The established setup of previous years has been replaced with a more streamlined version. Updating the old course rep system to a more efficient structure of department representatives will bring the views of the student body to the University staff in a quicker and proactive manner.

LUSU VP (Academic Affairs) Danny Ovens, who has implemented the changes, hopes that it will encourage students to stay in touch with their departments. Reaffirming that the reps’ responsibility is to accurately relay what they hear from their peers, he commented: “Students really need to know who their reps are and actually use them.”

The main changes in reviewing the system involve a downsizing of the reps across the University. A reduction from around 270 reps last academic year to an efficient 190 has been made possible by simplifying their duties and giving them direct purpose. Whereas students used to be elected for all course modules regardless of their duration, now there will be only a few students from each year group elected to represent the department.

Saoirse Crean, in her second year representing art students, noted that though the old system worked well for her thanks to the small size of her department others may have struggled with a larger body of students to represent. Encouragingly, grievances she aired last year have been acted upon, and art students have actively sought her out already this year due to other changes. She supported students’ increased action while noting that the reps have to be sociable, saying “I think it’s important that people know who their student rep is so they feel okay approaching them, especially for bigger departments.”

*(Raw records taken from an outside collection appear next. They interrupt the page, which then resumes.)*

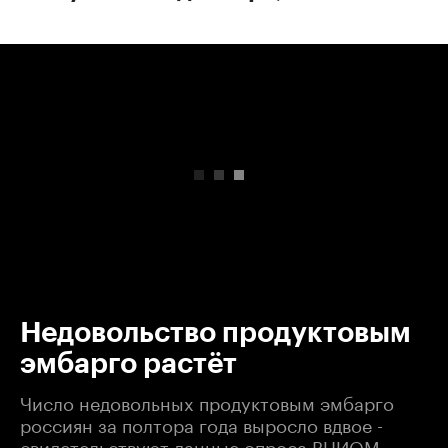
00:00
/
00:00
Недовольство продуктовым
эмбарго растёт
Число недовольных продуктовым эмбарго
россиян за полтора года выросло вдвое -
свидетельствуют данные опроса ВЦИОМ.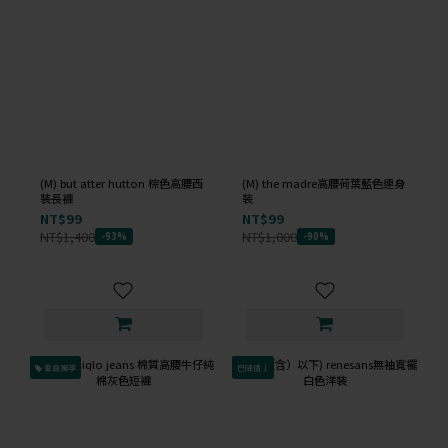
(M) but atter hutton 棕色高腰西
(M) the madre高腰荷葉藍色連身
裝長褲
裝
NT$99
NT$99
NT$1,400
NT$1,000
-93%
-90%
會員獨享
已降價↓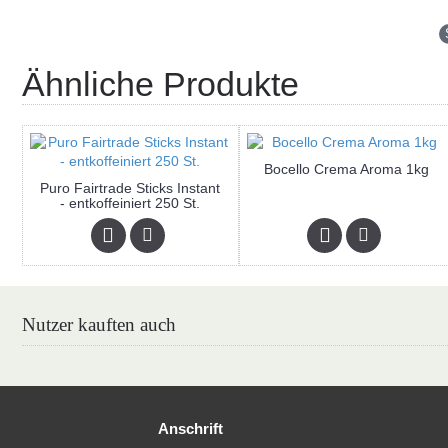
Ähnliche Produkte
Bocello Crema Aroma 1kg
Puro Fairtrade Sticks Instant
- entkoffeiniert 250 St.
Nutzer kauften auch
Anschrift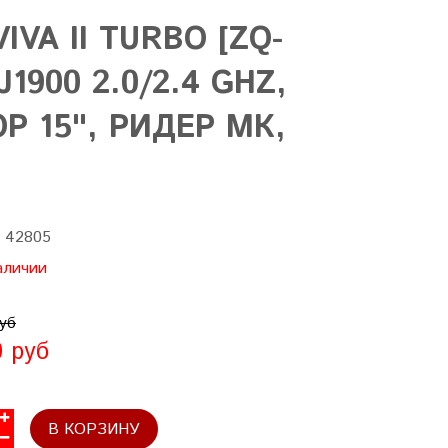
VA II TURBO [ZQ-
J1900 2.0/2.4 GHZ,
Р 15", РИДЕР МК,
:
42805
аличии
уб
0 руб
В КОРЗИНУ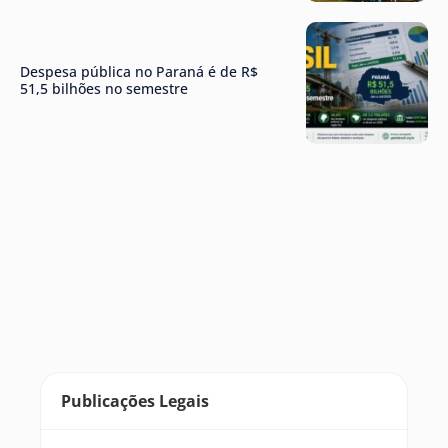
Despesa pública no Paraná é de R$
51,5 bilhões no semestre
Publicações Legais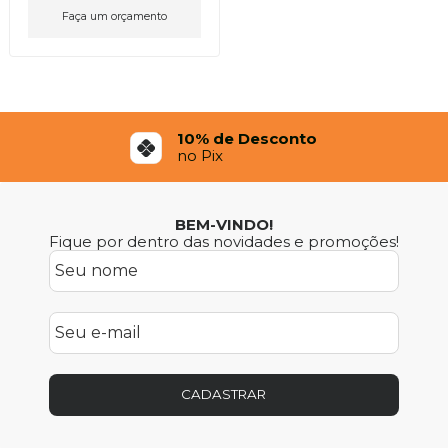
Faça um orçamento
12x Sem Juros
No Cartão de Crédito
BEM-VINDO!
Fique por dentro das novidades e promoções!
CADASTRAR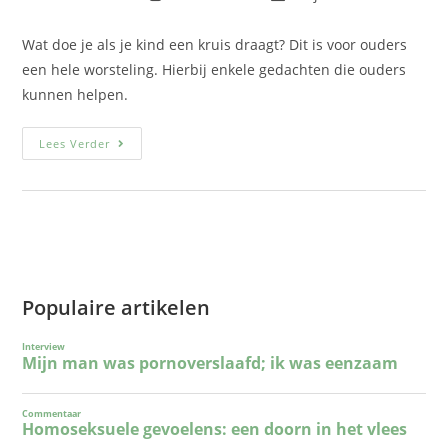
Wat doe je als je kind een kruis draagt? Dit is voor ouders
een hele worsteling. Hierbij enkele gedachten die ouders
kunnen helpen.
Lees Verder
Populaire artikelen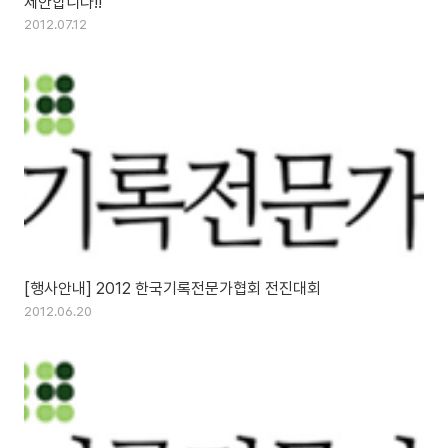
제안합니다!!
2012.07.12
[행사안내] 2012 한국기록전문가협회 전진대회
2012.06.20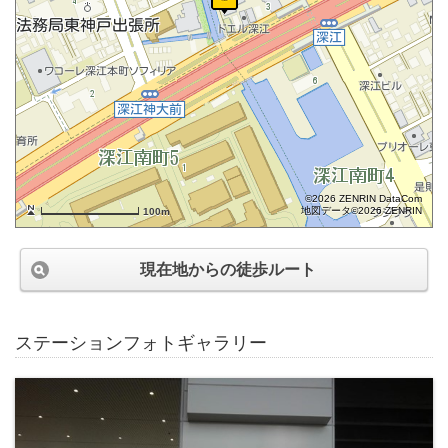
©2026 ZENRIN DataCom
地図データ©2026 ZENRIN
100m
現在地からの徒歩ルート
ステーションフォトギャラリー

A change made by the Academic Council to a bylaw also means that there will be a lot more communication with the Student Union. Policy decisions made at the Council will now carry direct student input from the reps as approximately eighteen seats will be reserved for selected department representatives. Ovens has stressed that this additional avenue of voicing concerns or views outside collegiate or society routes relies upon “the reps to feedback any important information.”

With this in mind, the new system has been engineered to directly promote activism from the elected reps. With fewer people to organise LUSU will be able to react quickly to any feedback received, and reps are given more proportional responsibility making it less likely for them to fall into complacency or inactivity within their remit. A reward system has also been set up by Ovens to congratulate those who make the most effort on behalf of their student peers.

The message being sent by LUSU through these changes is one of endorsed activism. With a better representation now available to them, LUSU hopes that students will increase their feedback and opinions, letting the faculties and University grasp what it needs to improve for the student body.